Politicians are currently answering questions like: “Knowing what we know now, would you have supported invading Iraq in 2003?” Hindsight will not alter that decision or the devastating 2011 decision to leave before we secured the gains made. Now Iraq is in chaos.

The recent ISIS takeover of Ramadi the provincial capital of Anbar province is particularly heartbreaking because this is where, in 2007 a surge of U.S. forces waged a block-by-block battle to reclaim the city from insurgents. It’s where, it was hoped, Iraqis would turn the tide and drive ISIS west and away from Baghdad. Instead ISIS drove some of the best Iraqi troops out of Ramadi. The US-led campaign of airstrikes in support of Iraqi forces isn’t working. Yes, we have been training and supporting Iraqi forces. But the defense of Ramadi was largely left to local small numbers of Sunni tribesmen. Local police fled by the hundreds. Its fall is a military humiliation and a humanitarian disaster.

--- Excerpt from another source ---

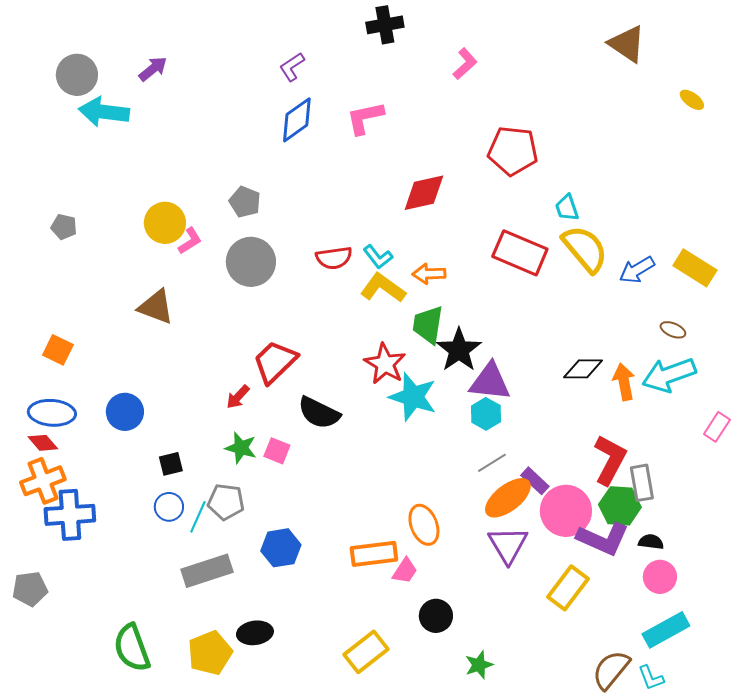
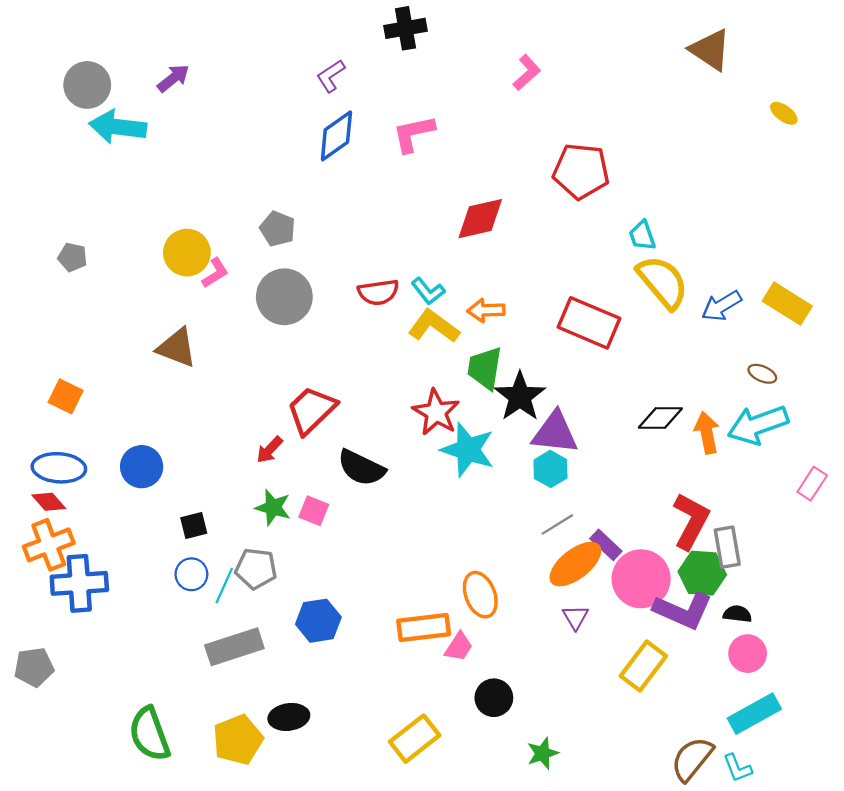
black cross: (385, 25) -> (406, 28), moved
red rectangle: (520, 253) -> (589, 323), moved
purple triangle: (508, 545) -> (575, 617), size x0.6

Iraq is home to one of the oldest continuous Christian communities in the world, some of whose members still speak Aramaic, the language Jesus spoke. There’s been a Christian exodus. The Wall Street Journal reports on it regularly. There were 1.5 million Christians in Iraq before we went in in 2003. Now there are 200,000. In the past year, ISIS drove about 125,000 from their homes. This is a national tragedy. Iraqi Prime Minister Haider el-Abadi says, “There is no Iraq without Christians.”

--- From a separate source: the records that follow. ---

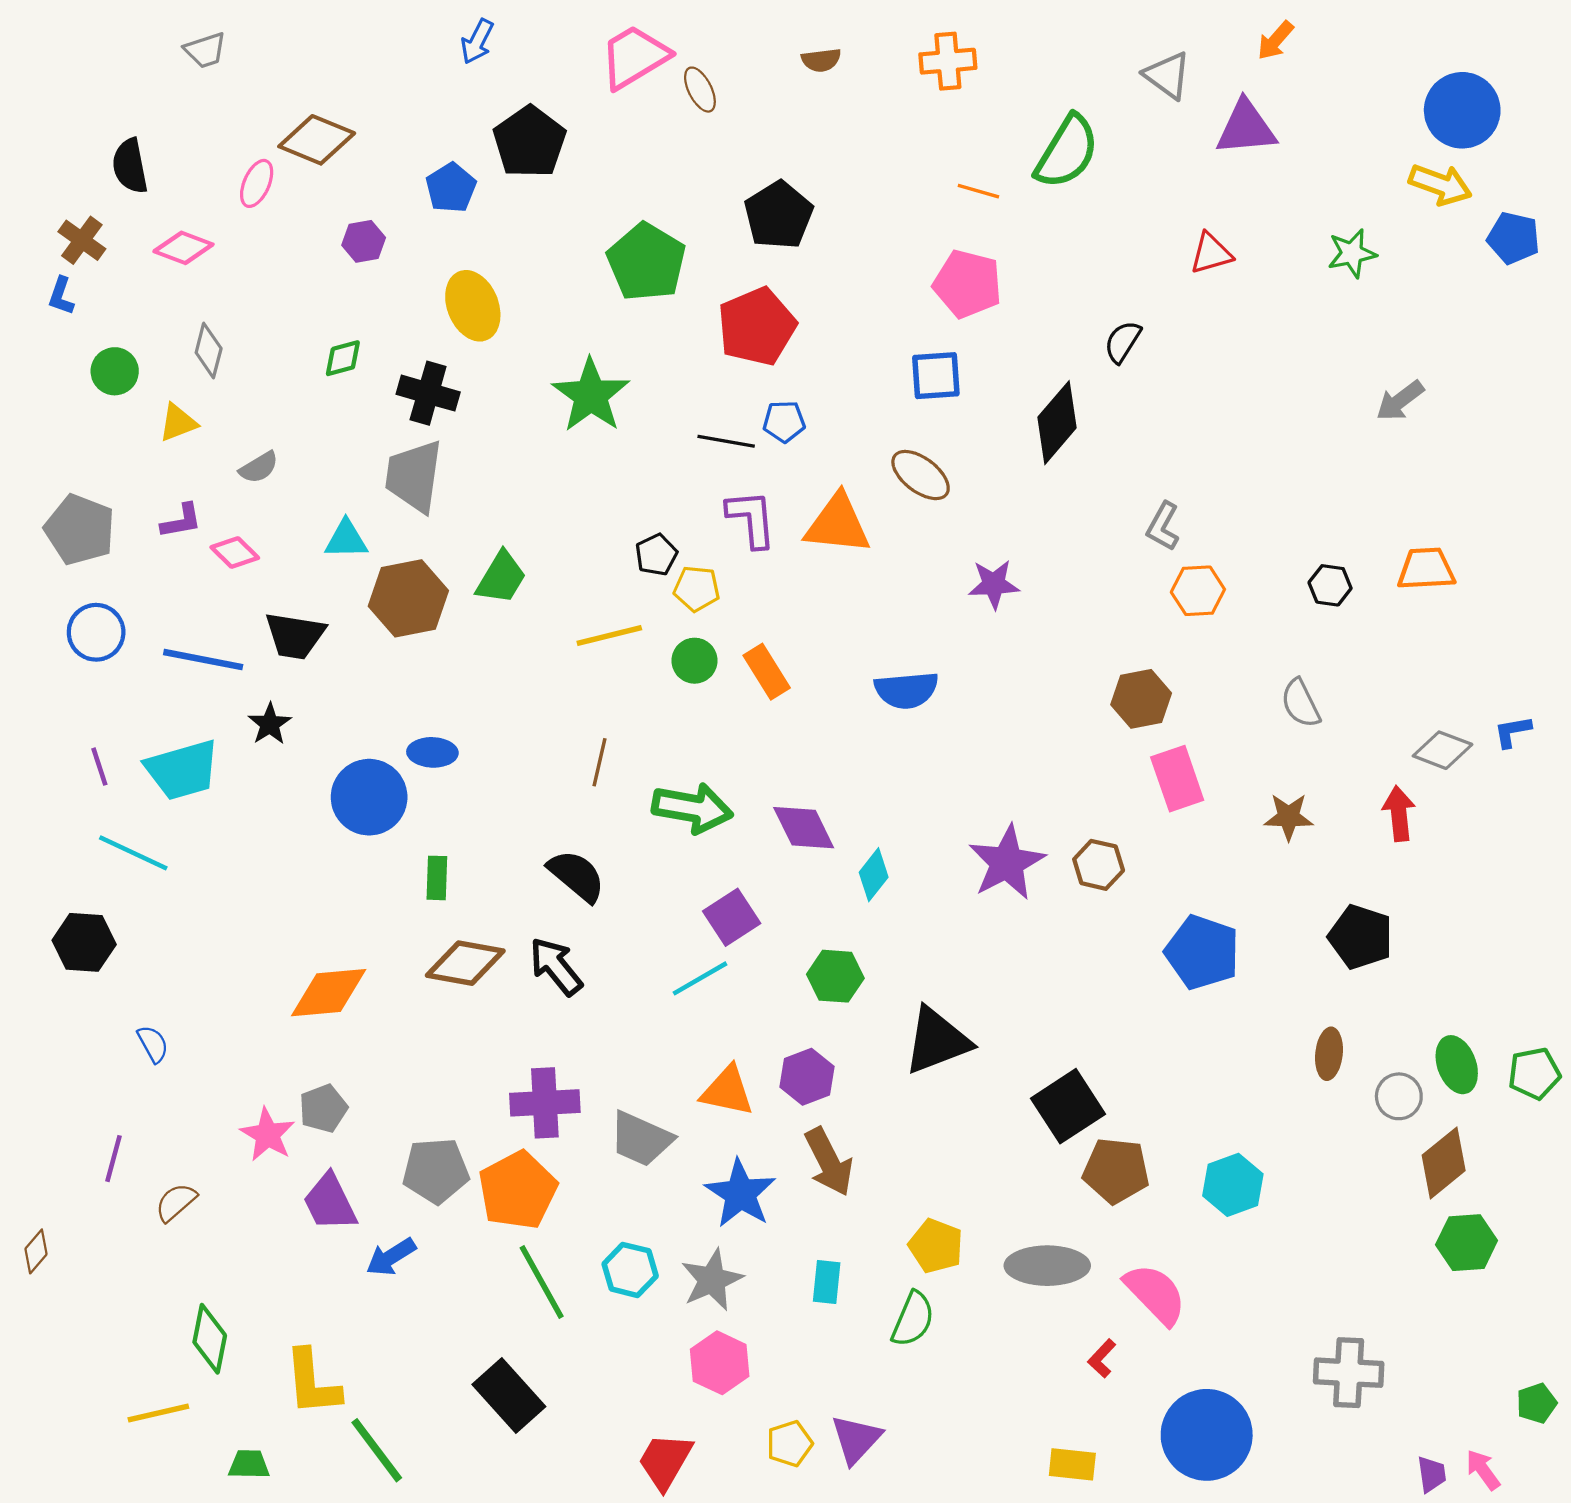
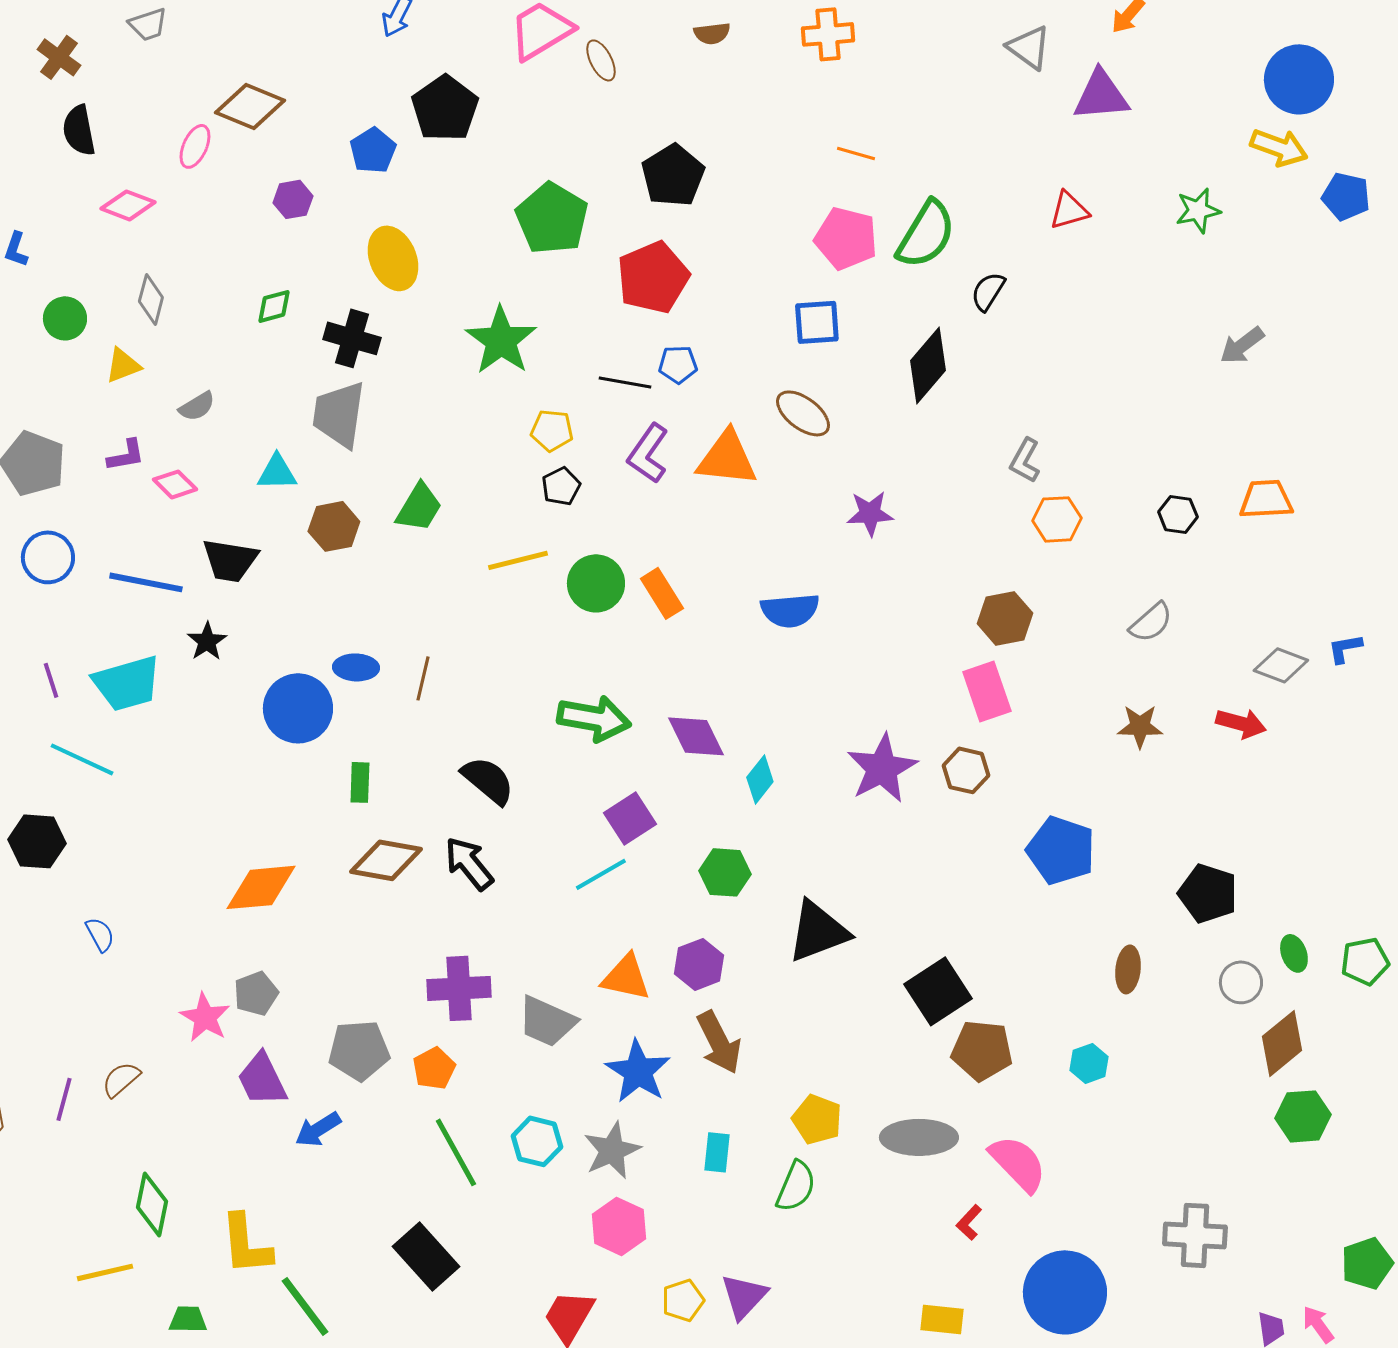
green semicircle: (1067, 152) -> (926, 234), moved
brown cross: (82, 240) -> (59, 57), moved
purple L-shape: (751, 519) -> (648, 453), turned -140
yellow pentagon: (697, 589) -> (552, 430), moved
brown hexagon: (408, 598) -> (334, 526), size x0.7
green circle: (695, 661) -> (596, 583), size x1.4
gray semicircle: (1301, 703) -> (1151, 622), turned -105
brown line: (600, 762) -> (423, 678), moved
pink rectangle: (1177, 779) -> (987, 691), moved
red arrow: (1399, 814) -> (1241, 723), turned 111
black pentagon: (1361, 937) -> (1208, 893), moved
brown ellipse: (1329, 1054) -> (1128, 969), moved
green ellipse: (1457, 1065) -> (1294, 953), size x0.7
purple line: (114, 1159) -> (64, 1099), moved
cyan hexagon: (1233, 1185) -> (1089, 1063), size x0.7
orange pentagon: (518, 1190) -> (434, 1068), size x0.6
green pentagon: (1536, 1403) -> (1367, 1263), size x1.4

As much of the Arab world has swung over to Islamist thinking, the Christian presence has become increasingly fragile. In Iraq and Syria unarmed Christians are being killed in the name of radical Islam. Others flee.

The period in which Christians survived because they received a measure of protection from strong rulers – Bashar Assad in Syria, Saddam Hussein in Iraq – is over. Local Muslims who hated these leaders are now free to retaliate against the Christians who supported them.

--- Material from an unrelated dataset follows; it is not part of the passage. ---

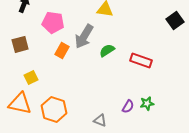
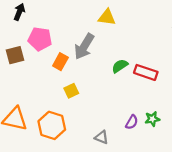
pink pentagon: (53, 22) -> (40, 39), moved
green semicircle: (107, 50) -> (120, 66), moved
yellow square: (31, 77) -> (71, 91), moved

Christians have always helped stabilize the region. Foreign affairs scholar, Walter Russell Meade writes, “The loss of a meaningful Christian presence in the Middle East could further polarize relations between Christians and Muslims around the world — and bring us a step closer to the kind of ‘clash of civilizations’ no sensible person wishes to see.”

The U.S. is the only country that can really help Iraq get rid of ISIS. Whether we do that or not, Professor Mead says the U.S. has 3 options: help the Christians defend themselves, assist them in escaping and finding new homes, or wring our hands and watch them perish.

Miles Windsor wrote in the Journal, “Most Christians in the Middle East retain their spiritual hope, but they are losing their temporal hope:  They fear that they will never return to their ancestral lands, and that the Christian presence in the region might disappear.” We should pray, and beg our leaders to pay attention.